When he wakes again, he's dead. Daniel will insist it's not true, but it's better to be honest. And if Daniel is right about this, about how he can stay in control of himself, then he can protect Daniel all the better this way.

Daniel thinks he's reckless, but that's not it at all. Daniel is all the connection he has – all the connection he wants or needs – to normal, living people. If anything happens to Daniel, he has nothing left.

And Daniel – he keeps seeing the other man behind his eyes, caught in early morning haze, pressing a hand to his chest and seeking life in him. He can't remember (there are so many things he can't remember) if this was real or a dream or a combination. But he knows somehow – knows by the smell of fear that surrounds Daniel when he's stitching him up, knows by the anger softened by worry in his voice when he berates him – that Daniel will be absolutely destroyed if he lets this unlife end.

It's a hard and bitter pill to swallow, but he realizes suddenly, as Daniel is stitching closed a long gash on his forearm and implying he has death wish, that he feels fear every second of every patrol, knowing death is lurking in each alley, in every knife, in the barrels of hidden guns.
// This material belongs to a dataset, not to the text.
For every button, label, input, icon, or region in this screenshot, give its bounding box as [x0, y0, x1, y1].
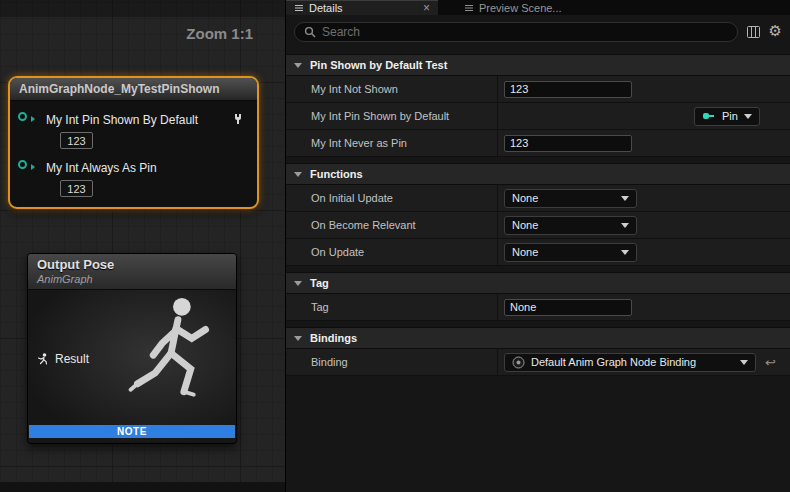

Knowing that he's suddenly afraid of dying, afraid… and it's not for him, not really, because death might be better than this freezing, hungry state. He's afraid because Daniel needs him, and he can't hurt him.

---

"Good night, Daniel," and Dan isn't sure, can't tell from looking at the carefully blank face, if it's a genuine well-wishing or a dismissal.

He nods, heads for the door, has it half-closed behind him when he hears an indistinct mutter from inside the room, muffled by one side of a pillow.

"Not dead."

"Good," and it's no less a mumble, but he's certain that it carries.